▶ **EXERCISE OBJECTIVE**
Throughout the listing that follows, find each line with the word "ダイヤル" and copy it.

= Beginning of Section =

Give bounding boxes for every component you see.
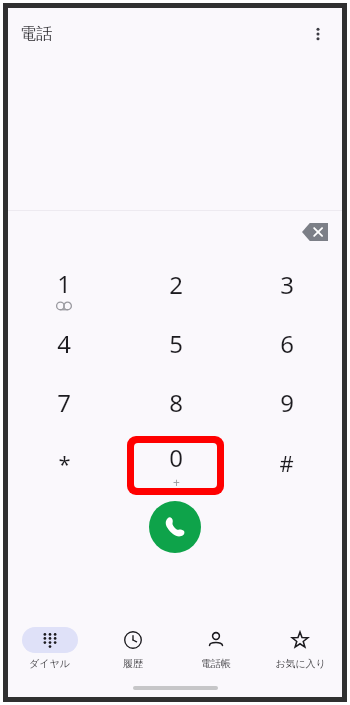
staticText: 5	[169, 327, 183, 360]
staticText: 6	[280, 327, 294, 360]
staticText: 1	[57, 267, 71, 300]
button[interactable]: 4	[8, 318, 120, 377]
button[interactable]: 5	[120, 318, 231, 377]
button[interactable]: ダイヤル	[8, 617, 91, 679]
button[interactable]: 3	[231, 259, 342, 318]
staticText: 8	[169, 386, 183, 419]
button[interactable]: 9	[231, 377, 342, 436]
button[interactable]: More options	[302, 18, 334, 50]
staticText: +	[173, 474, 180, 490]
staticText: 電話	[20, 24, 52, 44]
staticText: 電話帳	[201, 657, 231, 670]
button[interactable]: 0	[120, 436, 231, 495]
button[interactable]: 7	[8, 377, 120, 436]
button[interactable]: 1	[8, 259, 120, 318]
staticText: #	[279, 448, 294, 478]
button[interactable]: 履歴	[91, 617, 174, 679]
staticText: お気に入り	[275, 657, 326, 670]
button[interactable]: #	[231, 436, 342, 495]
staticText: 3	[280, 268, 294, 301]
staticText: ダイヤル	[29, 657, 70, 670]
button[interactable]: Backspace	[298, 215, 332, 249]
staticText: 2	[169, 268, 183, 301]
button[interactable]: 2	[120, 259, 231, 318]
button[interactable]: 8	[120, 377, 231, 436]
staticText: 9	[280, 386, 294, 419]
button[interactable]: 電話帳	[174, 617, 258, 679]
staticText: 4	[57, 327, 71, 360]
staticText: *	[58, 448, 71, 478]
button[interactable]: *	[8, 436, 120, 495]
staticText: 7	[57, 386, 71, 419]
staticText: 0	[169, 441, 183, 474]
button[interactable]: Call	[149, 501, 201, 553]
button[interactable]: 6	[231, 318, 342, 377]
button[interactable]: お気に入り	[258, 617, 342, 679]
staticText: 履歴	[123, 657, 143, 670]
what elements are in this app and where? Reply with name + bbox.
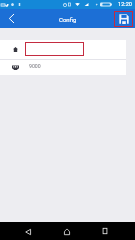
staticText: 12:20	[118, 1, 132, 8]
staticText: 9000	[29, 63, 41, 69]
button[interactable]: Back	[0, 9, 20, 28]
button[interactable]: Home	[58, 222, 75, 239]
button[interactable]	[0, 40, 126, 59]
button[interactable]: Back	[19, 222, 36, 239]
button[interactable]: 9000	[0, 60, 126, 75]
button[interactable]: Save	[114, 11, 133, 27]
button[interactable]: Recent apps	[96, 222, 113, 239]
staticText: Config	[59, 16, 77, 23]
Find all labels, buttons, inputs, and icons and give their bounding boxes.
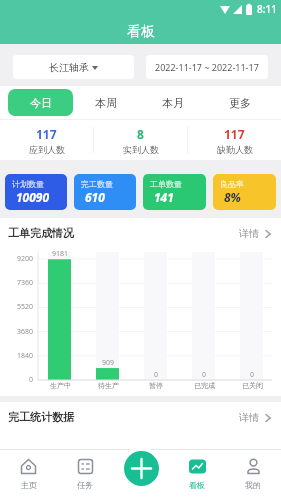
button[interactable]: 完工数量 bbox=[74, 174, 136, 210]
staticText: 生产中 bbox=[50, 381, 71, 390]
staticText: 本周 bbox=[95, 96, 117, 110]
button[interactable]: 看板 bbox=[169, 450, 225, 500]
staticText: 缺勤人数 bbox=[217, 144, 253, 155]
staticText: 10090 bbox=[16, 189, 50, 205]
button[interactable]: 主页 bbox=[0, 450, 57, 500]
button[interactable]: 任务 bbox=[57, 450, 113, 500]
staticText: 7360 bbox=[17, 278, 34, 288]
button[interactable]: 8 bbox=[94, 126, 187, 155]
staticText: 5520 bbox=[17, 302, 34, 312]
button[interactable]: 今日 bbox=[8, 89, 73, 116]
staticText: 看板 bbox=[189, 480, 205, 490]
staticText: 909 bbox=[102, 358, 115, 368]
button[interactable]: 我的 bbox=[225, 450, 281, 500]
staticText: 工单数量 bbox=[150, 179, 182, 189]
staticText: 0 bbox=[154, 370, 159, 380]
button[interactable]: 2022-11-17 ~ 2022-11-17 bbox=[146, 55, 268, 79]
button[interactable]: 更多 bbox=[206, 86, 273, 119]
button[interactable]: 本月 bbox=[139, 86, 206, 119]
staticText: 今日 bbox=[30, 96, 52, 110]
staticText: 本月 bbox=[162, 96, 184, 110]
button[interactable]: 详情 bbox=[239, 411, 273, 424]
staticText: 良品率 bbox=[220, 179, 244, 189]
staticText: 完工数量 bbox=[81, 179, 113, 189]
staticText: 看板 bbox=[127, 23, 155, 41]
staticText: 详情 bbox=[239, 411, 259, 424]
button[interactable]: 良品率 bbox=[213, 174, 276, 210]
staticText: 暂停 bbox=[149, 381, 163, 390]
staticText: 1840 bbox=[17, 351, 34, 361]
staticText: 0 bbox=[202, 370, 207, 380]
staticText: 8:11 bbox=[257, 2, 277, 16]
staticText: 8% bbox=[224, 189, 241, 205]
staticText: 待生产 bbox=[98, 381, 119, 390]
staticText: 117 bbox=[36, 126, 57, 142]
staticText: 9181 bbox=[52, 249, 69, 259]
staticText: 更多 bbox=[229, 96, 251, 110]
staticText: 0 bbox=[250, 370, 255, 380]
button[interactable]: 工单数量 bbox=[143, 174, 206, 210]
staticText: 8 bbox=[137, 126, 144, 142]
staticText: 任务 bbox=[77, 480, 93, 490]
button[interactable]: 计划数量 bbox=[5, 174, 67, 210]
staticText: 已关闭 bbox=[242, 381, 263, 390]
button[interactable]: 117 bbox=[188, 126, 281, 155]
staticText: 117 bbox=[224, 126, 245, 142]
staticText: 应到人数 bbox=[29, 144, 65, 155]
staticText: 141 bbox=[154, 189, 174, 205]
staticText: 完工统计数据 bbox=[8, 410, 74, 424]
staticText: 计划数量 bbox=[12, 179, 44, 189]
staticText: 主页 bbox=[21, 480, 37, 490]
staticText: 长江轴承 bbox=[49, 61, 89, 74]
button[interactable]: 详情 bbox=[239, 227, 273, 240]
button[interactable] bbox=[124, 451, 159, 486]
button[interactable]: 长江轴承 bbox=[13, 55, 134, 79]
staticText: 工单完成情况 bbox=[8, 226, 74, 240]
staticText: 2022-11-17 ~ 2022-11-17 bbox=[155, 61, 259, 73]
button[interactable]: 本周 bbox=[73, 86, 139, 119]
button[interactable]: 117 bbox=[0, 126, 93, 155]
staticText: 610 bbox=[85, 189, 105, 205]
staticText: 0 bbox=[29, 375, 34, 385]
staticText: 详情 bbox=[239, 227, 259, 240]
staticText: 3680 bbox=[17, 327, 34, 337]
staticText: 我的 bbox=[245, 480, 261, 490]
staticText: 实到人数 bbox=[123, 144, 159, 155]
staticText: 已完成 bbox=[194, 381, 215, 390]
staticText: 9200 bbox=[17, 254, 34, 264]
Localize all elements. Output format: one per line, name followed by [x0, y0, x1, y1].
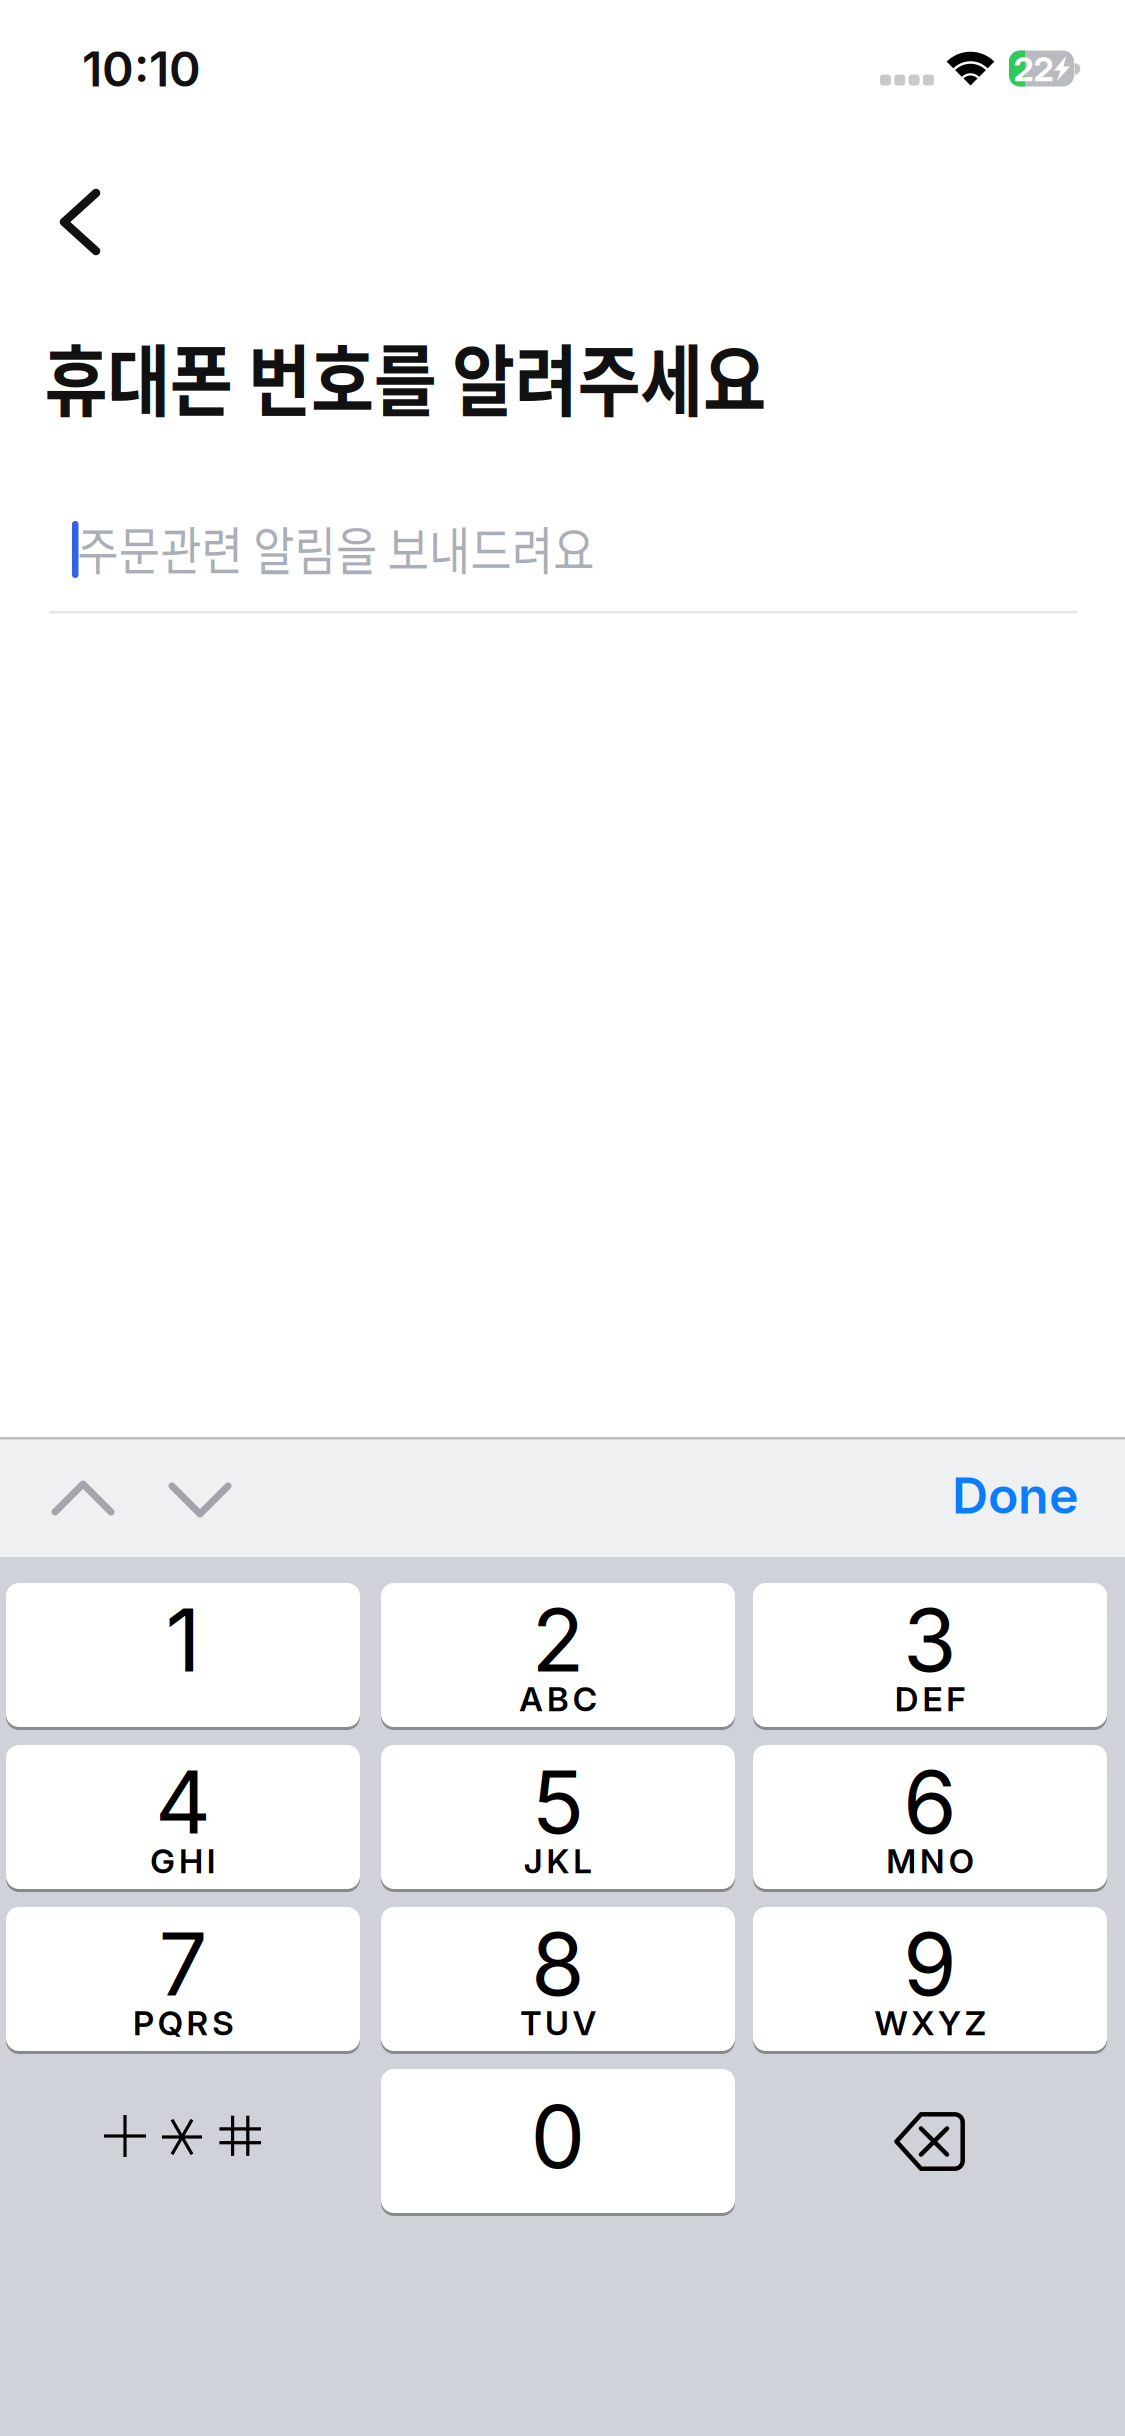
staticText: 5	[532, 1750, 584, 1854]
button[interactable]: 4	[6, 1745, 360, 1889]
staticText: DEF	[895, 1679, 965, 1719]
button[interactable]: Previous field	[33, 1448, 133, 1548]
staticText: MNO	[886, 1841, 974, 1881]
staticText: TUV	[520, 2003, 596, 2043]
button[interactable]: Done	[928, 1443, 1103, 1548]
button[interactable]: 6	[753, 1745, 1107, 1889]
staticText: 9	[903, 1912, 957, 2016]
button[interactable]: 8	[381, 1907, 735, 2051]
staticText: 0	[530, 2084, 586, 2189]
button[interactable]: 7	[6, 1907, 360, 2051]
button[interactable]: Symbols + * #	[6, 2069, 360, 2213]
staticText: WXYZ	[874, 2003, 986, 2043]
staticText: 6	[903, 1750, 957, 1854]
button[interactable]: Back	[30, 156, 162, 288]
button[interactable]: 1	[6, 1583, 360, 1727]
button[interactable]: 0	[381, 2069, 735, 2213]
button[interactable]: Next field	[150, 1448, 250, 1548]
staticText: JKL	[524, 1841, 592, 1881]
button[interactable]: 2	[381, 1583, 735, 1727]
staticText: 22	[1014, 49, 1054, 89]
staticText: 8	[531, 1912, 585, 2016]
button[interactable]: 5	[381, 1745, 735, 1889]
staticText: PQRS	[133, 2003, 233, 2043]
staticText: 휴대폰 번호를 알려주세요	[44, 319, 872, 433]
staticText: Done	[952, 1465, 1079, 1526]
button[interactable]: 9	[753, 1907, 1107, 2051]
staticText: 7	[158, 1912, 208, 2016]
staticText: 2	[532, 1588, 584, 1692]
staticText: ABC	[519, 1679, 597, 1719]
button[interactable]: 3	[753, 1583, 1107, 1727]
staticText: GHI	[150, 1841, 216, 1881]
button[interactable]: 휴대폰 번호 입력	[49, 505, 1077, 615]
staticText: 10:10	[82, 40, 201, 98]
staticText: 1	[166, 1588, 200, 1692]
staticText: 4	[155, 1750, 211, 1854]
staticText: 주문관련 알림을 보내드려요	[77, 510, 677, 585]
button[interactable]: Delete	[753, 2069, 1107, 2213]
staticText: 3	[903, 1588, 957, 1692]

= End of Section =

▶ **OUTPUT FOR THIS EXERCISE**
button[interactable]: ダイヤル	[8, 617, 91, 679]
staticText: ダイヤル	[29, 657, 70, 670]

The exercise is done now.